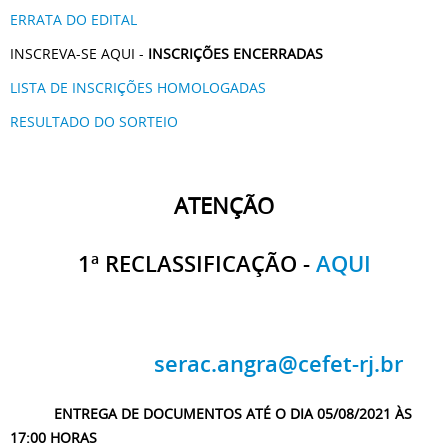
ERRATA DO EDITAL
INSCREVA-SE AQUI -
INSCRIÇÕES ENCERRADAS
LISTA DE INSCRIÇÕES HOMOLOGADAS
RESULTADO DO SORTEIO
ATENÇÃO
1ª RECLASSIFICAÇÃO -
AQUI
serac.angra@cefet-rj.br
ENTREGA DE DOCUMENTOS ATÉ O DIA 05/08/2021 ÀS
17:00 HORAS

...

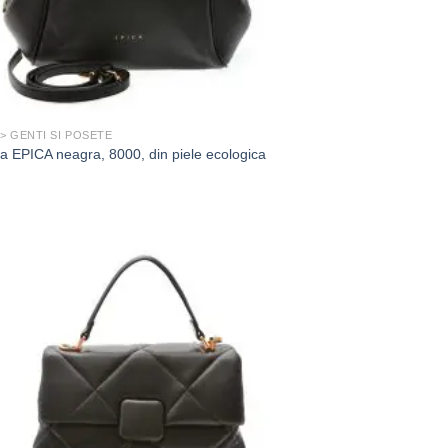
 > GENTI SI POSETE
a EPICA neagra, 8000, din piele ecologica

--

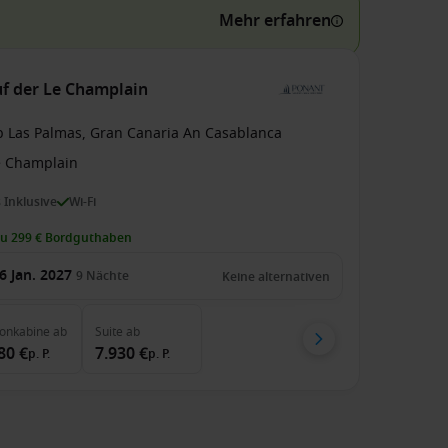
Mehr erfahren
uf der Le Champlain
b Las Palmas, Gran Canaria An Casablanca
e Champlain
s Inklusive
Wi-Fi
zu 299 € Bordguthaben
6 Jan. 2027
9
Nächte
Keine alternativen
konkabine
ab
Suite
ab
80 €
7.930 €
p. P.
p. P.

Task brief
Given the records above, return exactly the lines starting at the line containing "LISTA DE INSCRIÇÕES HOMOLOGADAS" and ending at the line containing "17:00 HORAS", including both.

Task output
LISTA DE INSCRIÇÕES HOMOLOGADAS
RESULTADO DO SORTEIO
ATENÇÃO
1ª RECLASSIFICAÇÃO -
AQUI
serac.angra@cefet-rj.br
ENTREGA DE DOCUMENTOS ATÉ O DIA 05/08/2021 ÀS
17:00 HORAS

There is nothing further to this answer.